The US dollar weakened on Monday due to prospects for the early introduction of coronavirus vaccines, which offset concerns about economic restrictions against the spread of the virus.


The New Zealand dollar attacked a two-year high of $ 0.6962 as very strong retail sales data were released.


The euro strengthened slightly to 1.1872 USD, last week repeatedly failed to break the resistance of 1.1893 USD. The November high of $ 1.1919 needs to be broken to continue the uptrend.


Capital Economics analysts are optimistic about the longer-term outlook for EUR/USD.


“We think that the exchange rate will continue to rise over the next few years against the background of lower risks to the stability of the euro area; the widening real income gap between the euro area and the US; and the continuing recovery of the global economy, “was written in the report.


They have raised Euro forecasts and now predict $ 1.2500 at the end of 2021 and $ 1.3000 at the end of 2022, an increase of $ 1.2000 and $ 1.2500 from previous years.


USD also declined slowly relative to the Japanese yen, most recently at 103.74, just above support at 103.62. Breaking the support would lead to a re-test of the November lowest value of 103.16. This value was the lowest since the March market turbulence.


As for DollarIndex, the exchange rate fell to 92.266 and is again very close to the supports at 92.129 and 91.373.

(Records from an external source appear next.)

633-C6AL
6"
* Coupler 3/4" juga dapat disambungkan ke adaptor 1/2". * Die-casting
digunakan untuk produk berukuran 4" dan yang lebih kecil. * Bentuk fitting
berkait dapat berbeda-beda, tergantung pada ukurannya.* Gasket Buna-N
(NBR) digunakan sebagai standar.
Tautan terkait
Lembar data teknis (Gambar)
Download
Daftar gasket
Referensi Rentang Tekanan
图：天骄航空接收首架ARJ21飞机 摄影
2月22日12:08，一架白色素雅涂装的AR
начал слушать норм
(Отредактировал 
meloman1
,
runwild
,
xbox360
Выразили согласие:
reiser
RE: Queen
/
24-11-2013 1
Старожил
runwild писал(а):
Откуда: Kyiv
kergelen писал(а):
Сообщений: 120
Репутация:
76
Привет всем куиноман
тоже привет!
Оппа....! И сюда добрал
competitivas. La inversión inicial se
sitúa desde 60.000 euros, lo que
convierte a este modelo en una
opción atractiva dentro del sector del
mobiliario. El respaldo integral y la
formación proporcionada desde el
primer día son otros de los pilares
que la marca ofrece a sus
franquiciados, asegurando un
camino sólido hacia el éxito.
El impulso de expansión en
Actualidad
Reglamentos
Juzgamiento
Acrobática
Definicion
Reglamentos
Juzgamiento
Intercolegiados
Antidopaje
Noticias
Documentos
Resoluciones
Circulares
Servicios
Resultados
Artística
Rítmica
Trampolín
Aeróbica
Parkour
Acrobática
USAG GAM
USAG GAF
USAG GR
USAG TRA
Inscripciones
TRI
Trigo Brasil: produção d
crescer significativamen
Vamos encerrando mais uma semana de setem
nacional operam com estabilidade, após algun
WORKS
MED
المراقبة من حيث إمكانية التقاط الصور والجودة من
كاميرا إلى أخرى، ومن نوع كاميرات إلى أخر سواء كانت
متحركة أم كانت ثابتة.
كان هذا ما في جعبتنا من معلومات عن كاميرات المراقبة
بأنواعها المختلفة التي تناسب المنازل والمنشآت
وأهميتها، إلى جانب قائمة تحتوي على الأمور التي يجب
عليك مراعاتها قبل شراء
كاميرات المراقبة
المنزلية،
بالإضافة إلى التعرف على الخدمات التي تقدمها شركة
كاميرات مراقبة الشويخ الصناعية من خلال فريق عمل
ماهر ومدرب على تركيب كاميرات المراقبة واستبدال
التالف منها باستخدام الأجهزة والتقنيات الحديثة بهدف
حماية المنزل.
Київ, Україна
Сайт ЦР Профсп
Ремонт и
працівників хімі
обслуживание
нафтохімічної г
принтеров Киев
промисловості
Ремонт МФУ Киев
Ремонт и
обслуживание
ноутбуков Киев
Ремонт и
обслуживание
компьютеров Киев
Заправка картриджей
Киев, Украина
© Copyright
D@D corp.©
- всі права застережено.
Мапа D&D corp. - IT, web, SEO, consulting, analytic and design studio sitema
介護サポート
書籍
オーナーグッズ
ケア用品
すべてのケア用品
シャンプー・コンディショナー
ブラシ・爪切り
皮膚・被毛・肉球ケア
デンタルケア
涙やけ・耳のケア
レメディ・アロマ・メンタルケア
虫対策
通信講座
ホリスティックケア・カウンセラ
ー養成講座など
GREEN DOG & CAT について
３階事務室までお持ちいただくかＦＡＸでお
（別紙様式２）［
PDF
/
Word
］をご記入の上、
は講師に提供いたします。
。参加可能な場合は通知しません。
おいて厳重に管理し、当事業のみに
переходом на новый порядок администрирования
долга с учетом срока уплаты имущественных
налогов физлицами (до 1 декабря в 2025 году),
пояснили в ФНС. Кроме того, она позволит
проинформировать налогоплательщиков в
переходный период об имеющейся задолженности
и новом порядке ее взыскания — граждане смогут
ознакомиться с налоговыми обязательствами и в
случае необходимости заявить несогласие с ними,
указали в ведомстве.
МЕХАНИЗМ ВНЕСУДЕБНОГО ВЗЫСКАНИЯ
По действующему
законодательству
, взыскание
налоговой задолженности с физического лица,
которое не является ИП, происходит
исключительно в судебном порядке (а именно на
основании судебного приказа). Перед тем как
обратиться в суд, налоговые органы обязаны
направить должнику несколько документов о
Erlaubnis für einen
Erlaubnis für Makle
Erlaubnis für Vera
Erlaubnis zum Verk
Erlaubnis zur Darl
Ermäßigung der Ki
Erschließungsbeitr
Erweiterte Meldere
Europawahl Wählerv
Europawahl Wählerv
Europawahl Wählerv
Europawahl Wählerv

First people in the United States could have been vaccinated with the COVID-19 vaccine the day after the US Food and Drug Administration approved approval in mid-December. The UK could also give regulatory approval for Pfizer-BioNTech’s COVID-19 vaccine this week.


On the other hand, millions of Americans are expected to ignore warnings to stay home for Thanksgiving, while Germany may have to extend the lockdown until mid-December.


The wave of coronavirus restrictions in the United States has sparked speculation that the Federal Reserve may need to ease monetary policy further as the fiscal stimulus agreement is still out of sight.